Kert Platner, one of three partners in the winery, tells GlobeSt.com that Times Ten's plan is to occupy 8,000 sf and lease the 14,000-sf balance of 1100 Foch St. to retail tenants that would complement the wine bar and the Cultural District. With the deed now in hand, he says the next move is to apply for a state license for the location.

The sellers, Tom Struhs and Elizabeth Falconer, have four months to relocate their commercial real estate and design businesses, according to Platner. In the interim, RKP Design of Dallas will start designing the interior, which will include vaulting the ceilings and exposing original beams to create an environment with character as Times Ten Cellars has in Dallas in a historic US post office building, built in 1945 at 6324 Prospect Ave. in the Lakewood District. If all goes as planned, construction will begin in December or early January and possibly be done for an August 2009 opening, the same month they christened the Dallas winery in 2005.

Roger Chieffalo of Chieffalo Realty in Fort Worth had been scouting the district for Times Ten Cellars for a few months when Struhs and Falconer asked him to sell their long-time office location. They reportedly plan to move their businesses to their nearby Trinity Bluffs development. Chieffalo says the office/warehouse, sitting on a half acre, was on the market less than 60 days when Platner and his partners, Rob Wilson and Chris Lawler, toured it.

Platner says the Times Ten trio had been looking at another location when Chieffalo took them to the Foch Street building--and he knew it was the right setting for their entry into Fort Worth and plan to increase wine production. Times Ten Cellars produces 120,000 to 200,000 bottles per year from Texas and California grapes, distributing its wine to 45 restaurants in Greater Dallas.

"We needed it from a production standpoint," Platner says, adding the Dallas winery is running at maximum production. In addition, the partners just inked a contract with a Houston distributor to open up that market, with long-range sights set on Austin and San Antonio too. But, it's only for distribution, he emphasizes. "We just want this to be a North Texas entity right now," he explains. The trio handles distribution in Dallas/Fort Worth.
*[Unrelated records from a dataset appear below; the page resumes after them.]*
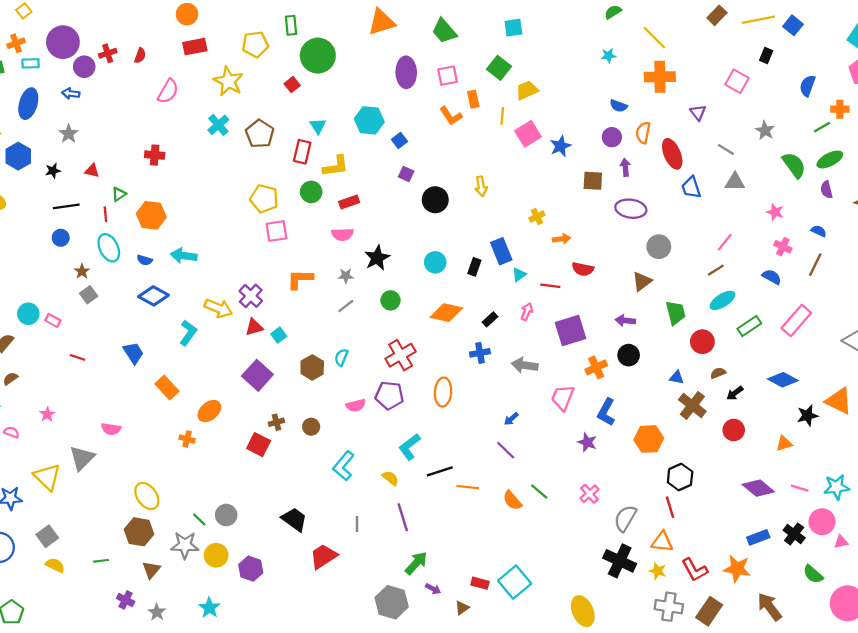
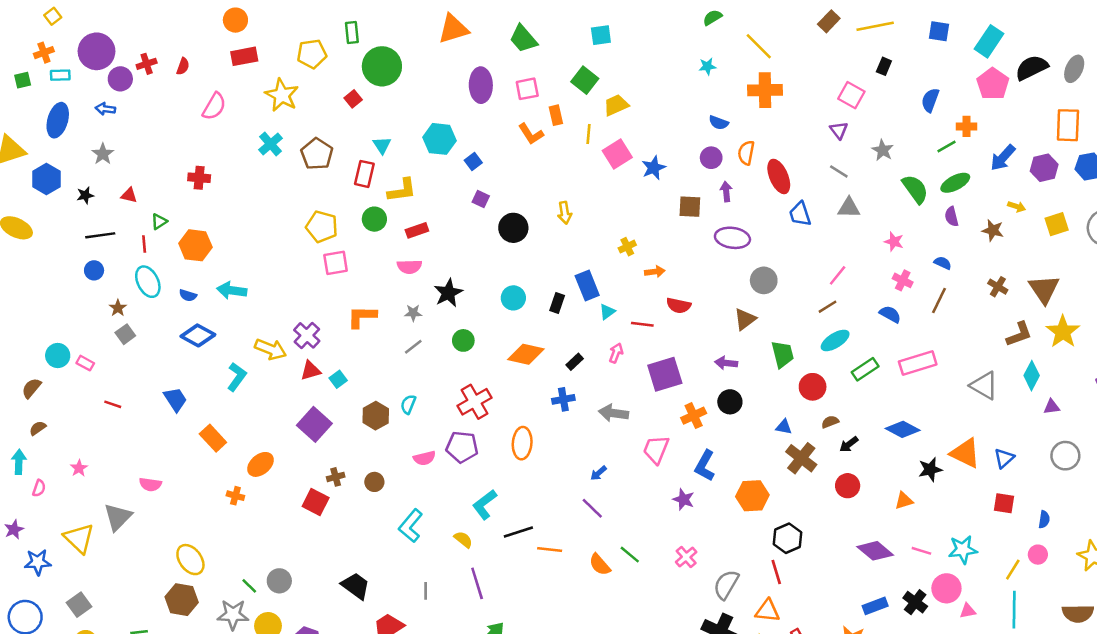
blue square: (793, 25) -> (939, 31), moved, turned -30
purple triangle: (698, 113) -> (839, 130), moved
pink rectangle: (796, 320) -> (918, 363), turned 32
pink semicircle: (12, 432) -> (39, 488), turned 88

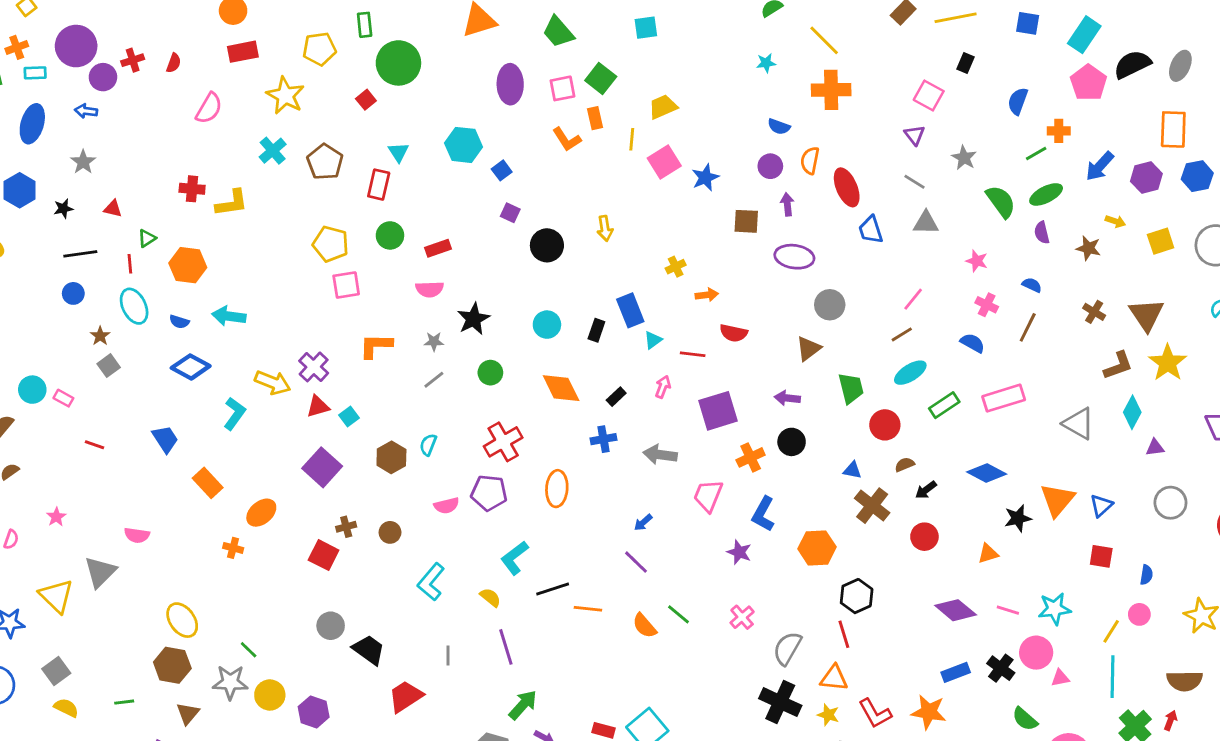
green square: (585, 80) -> (601, 79), moved
yellow L-shape: (402, 190) -> (232, 203), moved
orange diamond: (526, 354) -> (561, 388), turned 51
orange triangle: (965, 453) -> (1057, 500), turned 44
gray circle: (279, 581) -> (331, 626), moved

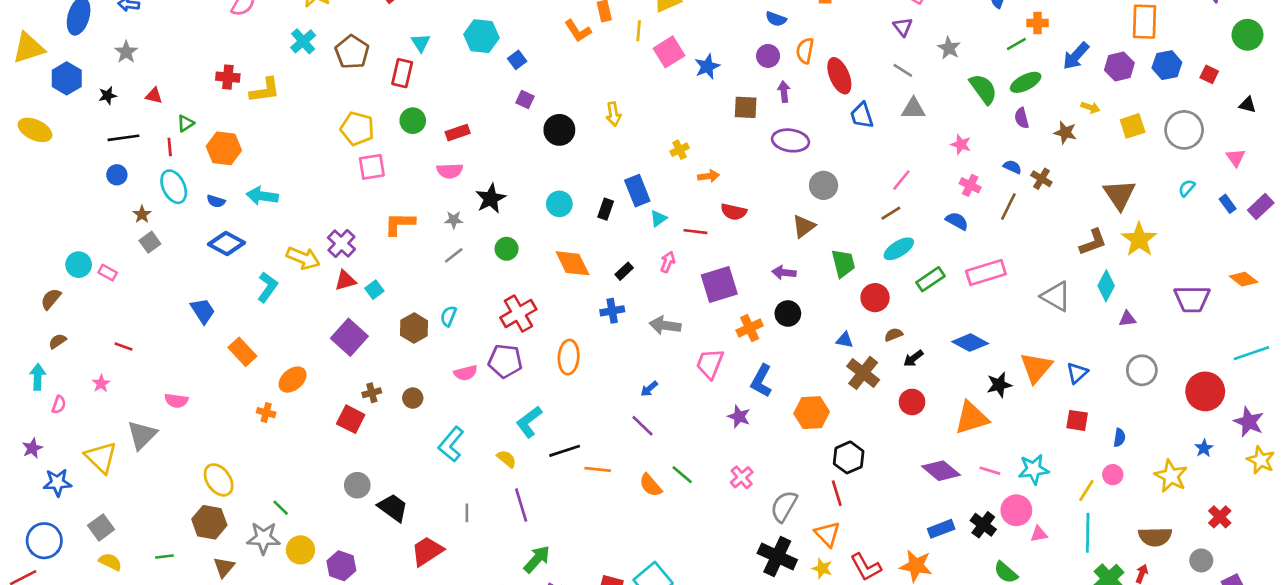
brown cross: (1094, 312) -> (1041, 179), moved
red line: (94, 445) -> (123, 347), moved
orange triangle: (988, 554) -> (971, 418), size x1.8
orange triangle: (834, 678) -> (827, 534), turned 40

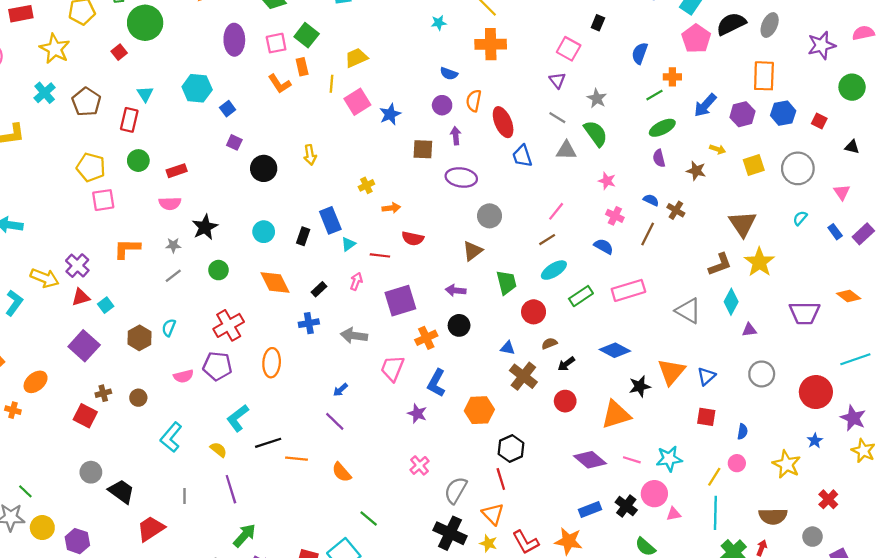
green semicircle: (983, 89) -> (596, 133), moved
green line: (682, 475) -> (369, 519), moved

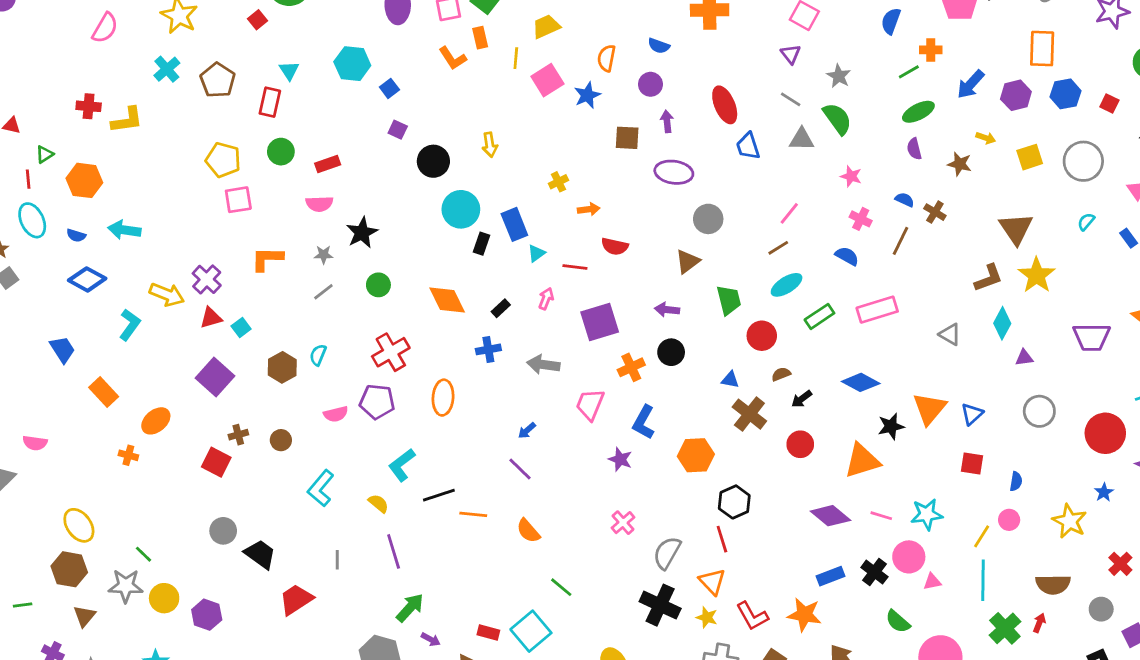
orange semicircle: (474, 101) -> (607, 58), moved
cyan circle: (264, 232) -> (461, 209), moved, size x1.4
gray triangle: (688, 311) -> (950, 334), size x0.7

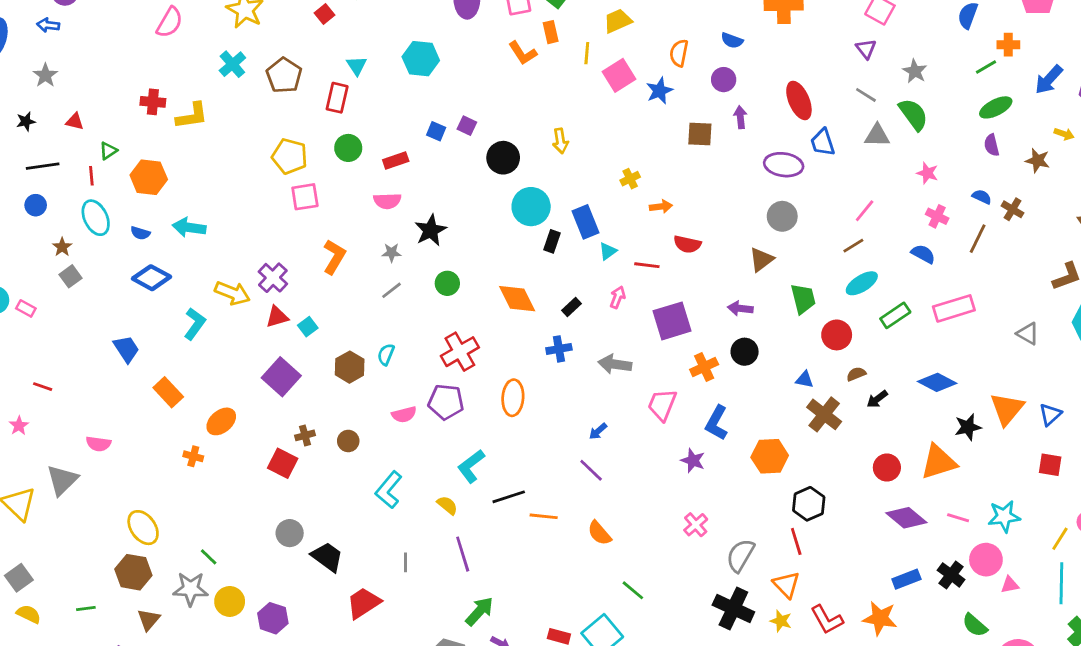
blue square: (389, 88) -> (436, 131), moved, turned -30
purple ellipse: (674, 172) -> (784, 165), moved
orange L-shape: (267, 259) -> (334, 257), turned 120
red circle: (800, 444) -> (887, 468), moved

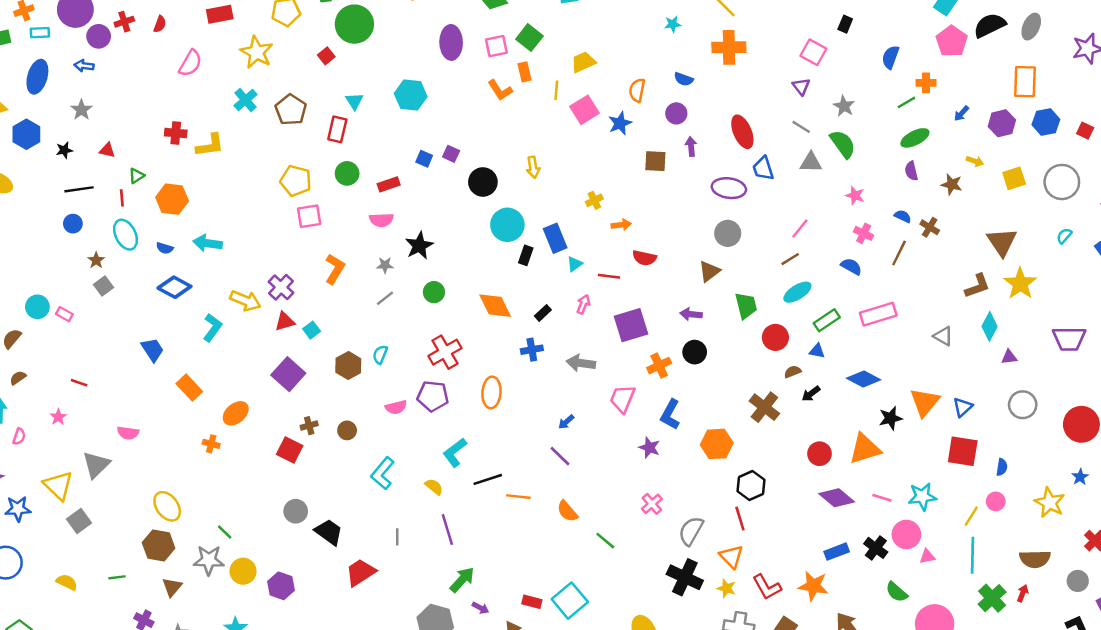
blue arrow: (1049, 80) -> (961, 113), size x0.6
blue triangle: (805, 380) -> (817, 351), moved
red square: (1050, 465) -> (963, 451), size x1.5
gray square: (19, 578) -> (79, 521), moved
green line: (633, 590) -> (605, 541), moved

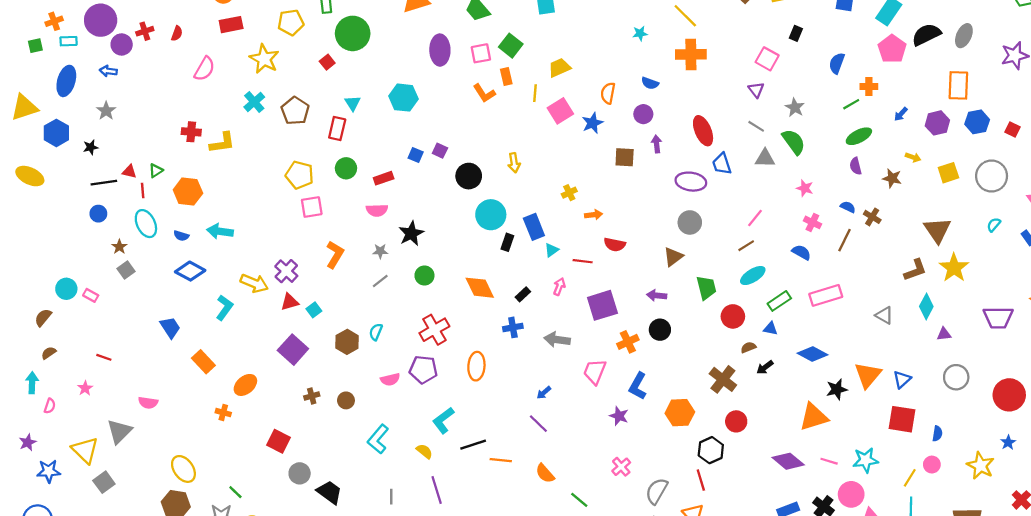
red triangle: (107, 150) -> (129, 172), moved
red square: (290, 450) -> (279, 441), moved
red circle: (819, 454) -> (736, 421), moved

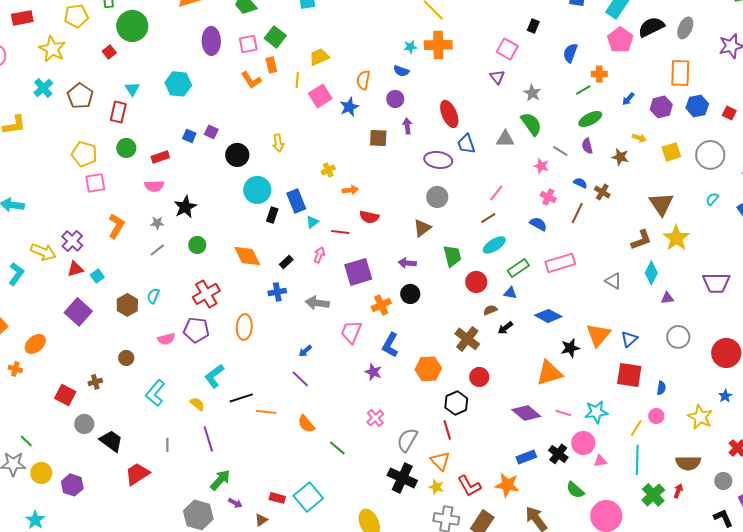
cyan star: (640, 33) -> (410, 47), moved
gray line: (756, 126) -> (560, 151), moved
brown cross: (312, 396) -> (95, 382), moved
Times Ten Cellars' vineyard is an eight-acre tract in Alpine, TX north of Big Bend, where the hot days, cool nights and volcanic soil create the right formula for its mix of Tempranillo, Syrah and Grenache grapes along with some Cabernet Sauvignon and Cabernet Franc. The trio planted 7,000 vines in spring 2004, harvesting their first crop two years ago. To round out the process, the vintner uses stainless steel equipment from Italy and California and ages its wine in oak barrels from France and Pennsylvania.